Rudiantara, the communications and information technology minister, said features of social media will be restricted on a temporary basis to prevent the spread of hoaxes and inflammatory content. He said messaging systems will still work for text and voice messages but photos and videos will be blocked or slowed.
National police chief Tito Karnavian said the people who died in the rioting were hit by gunshots or blunt devices. Authorities are still investigating the death causes and are not ruling out the involvement of third parties acting as provocateurs.
“There are attempts to create martyrs, blaming security officials for building public anger,” he said.
The rioting in Jakarta was planned and not spontaneous, according to police. Officers found an ambulance filled with stones and some of the dozens of people arrested had envelopes of money, said national police spokesman Muhammad Iqbal. Many of those arrested had come from outside Jakarta, he said.

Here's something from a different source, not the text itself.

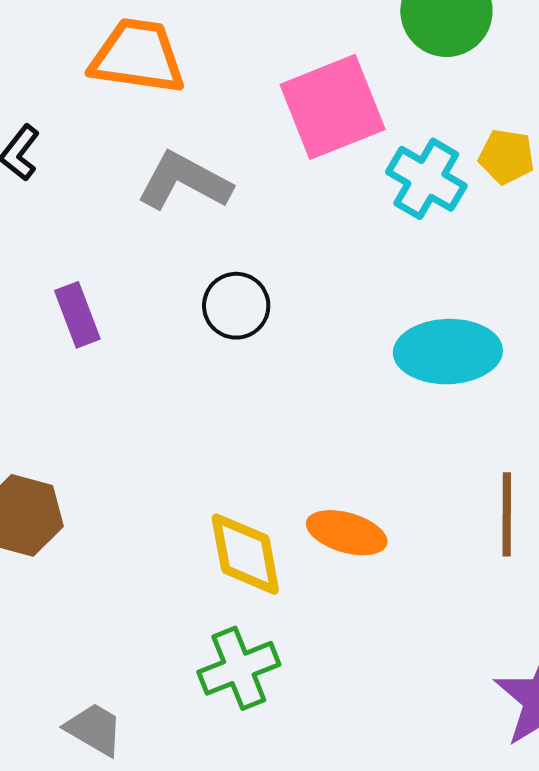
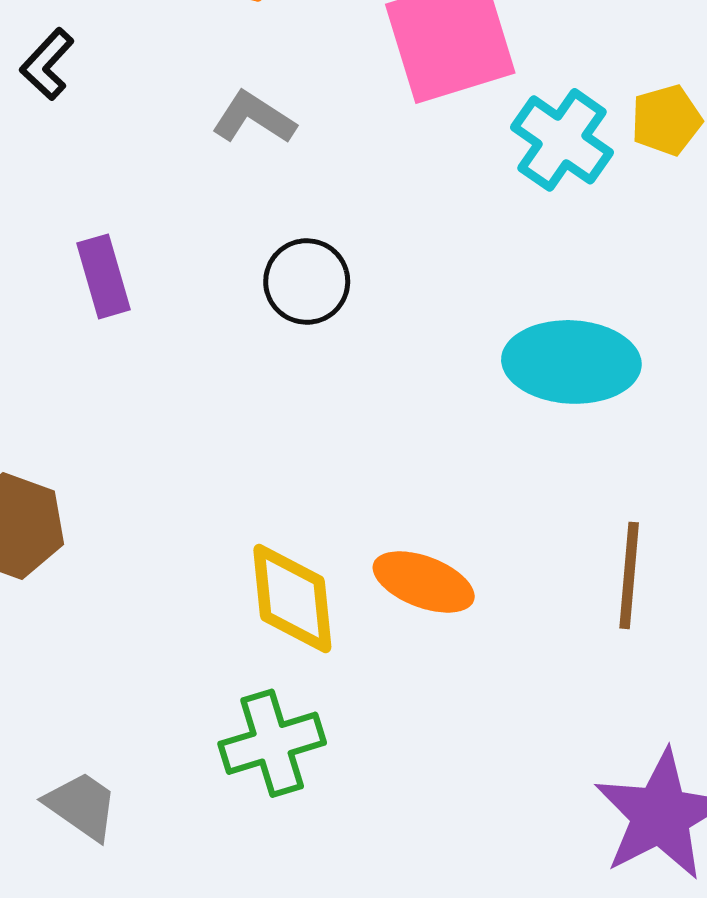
yellow pentagon: (507, 157) -> (666, 120), turned -30
gray L-shape: (184, 181) -> (254, 118), size x0.7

The government had deployed some 50,000 police and soldiers in Jakarta in anticipation of protests following the official election results. Many residents have left the city and parts of the downtown are closed to traffic with the election supervisory agency and Election Commission barricaded with razor wire.
In the past week, authorities have arrested three pro-Subianto activists on suspicion of treason. They included Sunarko, a retired general and former commander of Indonesia’s special forces who uses a single name. Police allege there was a plot to seize crucial government buildings in Jakarta.
Subianto’s campaign plans to challenge the election in the Constitutional Court. They allege massive fraud in the world’s third-largest democracy but have provided no credible evidence.
The former special forces general and members of his campaign team had said they would mobilize “people power” during days of street protests. The former general has also called on supporters to refrain from violence.
Subianto ran a fear-based campaign, emphasizing what he sees as Indonesia’s weakness and the risk of exploitation by foreign powers or disintegration. He aligned himself with hard-line Muslim groups and won massive majorities in conservative provinces such as Aceh, which follows Shariah law, but was defeated by Widodo in the president’s populous East Java and Central Java strongholds.
Widodo’s campaign highlighted his progress in poverty reduction and improving Indonesia’s inadequate infrastructure with new ports, toll roads, airports and mass rapid transit.